We stared at each other. The fundamental and unchangeable connection between us was enmity. I thought, Mike wouldn’t take my hand if he were drowning. He wouldn’t offer me his. If I were drowning alongside his cat, he’d save the cat and then think twice about me. It came back — as it always does with Mike and me — to the gondola station, loading mountain bikes. He was fifteen and I was fourteen, and he always bossed me around and I always took it. I could feel the heat of that summer day when Eric dropped by, when the gondola stalled. Smell the hot oil odor of the machinery Mike was fruitlessly trying to fix. Hear myself telling Mike to stop before he broke something. I could see myself sashaying over to Eric like a cat with her tail in the air, telling Mike, you better let Eric fix it. And Mike leapt, face grimed with oil and red with heat, and he got me by the hair and put a screwdriver to my neck, screaming shut up, shut up, shut up until Eric took him down. In the aftermath, it became Eric’s and my problem.

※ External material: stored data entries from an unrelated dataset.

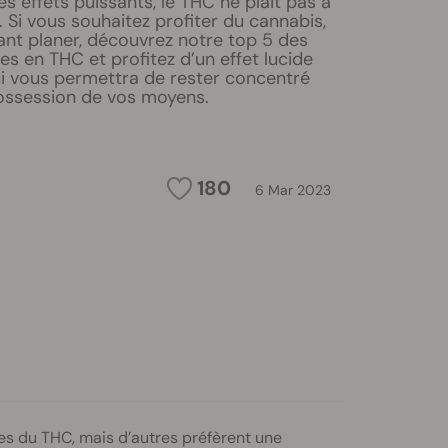
s effets puissants, le THC ne plait pas à
 Si vous souhaitez profiter du cannabis,
ant planer, découvrez notre top 5 des
es en THC et profitez d’un effet lucide
ui vous permettra de rester concentré
possession de vos moyens.
180
6 Mar 2023
es du THC, mais d’autres préfèrent une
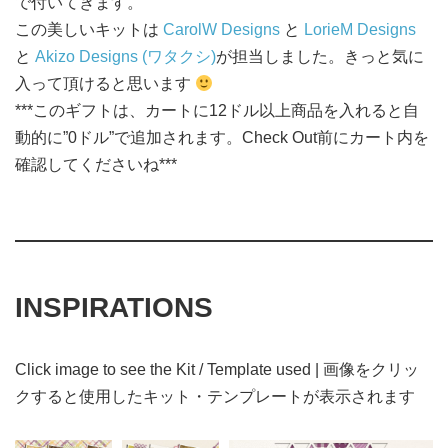
で付いてきます。
この美しいキットは
CarolW Designs
と
LorieM Designs
と
Akizo Designs (ワタクシ)
が担当しました。きっと気に
入って頂けると思います
***このギフトは、カートに12ドル以上商品を入れると自
動的に”0ドル”で追加されます。Check Out前にカート内を
確認してくださいね***
INSPIRATIONS
Click image to see the Kit / Template used | 画像をクリッ
クすると使用したキット・テンプレートが表示されます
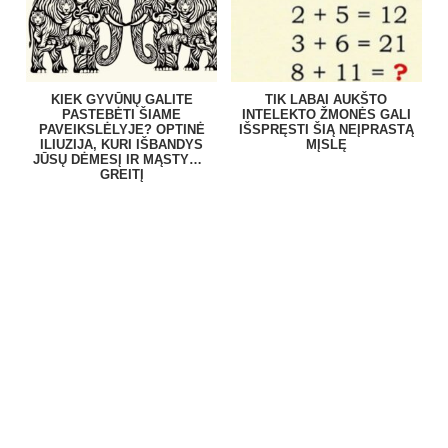
KIEK GYVŪNŲ GALITE
TIK LABAI AUKŠTO
PASTEBĖTI ŠIAME
INTELEKTO ŽMONĖS GALI
PAVEIKSLĖLYJE? OPTINĖ
IŠSPRĘSTI ŠIĄ NEĮPRASTĄ
ILIUZIJA, KURI IŠBANDYS
MĮSLĘ
JŪSŲ DĖMESĮ IR MĄSTYMO
GREITĮ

I regarded Mike, now, and the man on the stairs called up the same image the kid had called up: that of a guy with a need to make the world like him better than it did. With a temper to reciprocate.

I said, “Everybody saw it was an accident.” Everybody didn’t see it that way, really. Plenty of people blamed Mike, although officially it was indeed declared an accident and no charges were being filed. Plenty of people, actually, blamed Krom for letting things get out of hand. A few people were even muttering about asking the Council to replace Krom. A few people were saying a surprise drill was just what we needed to keep us on our toes. Nobody seemed to notice that Krom had turned Lake Mary into a battleground, and that Lindsay had come out the loser.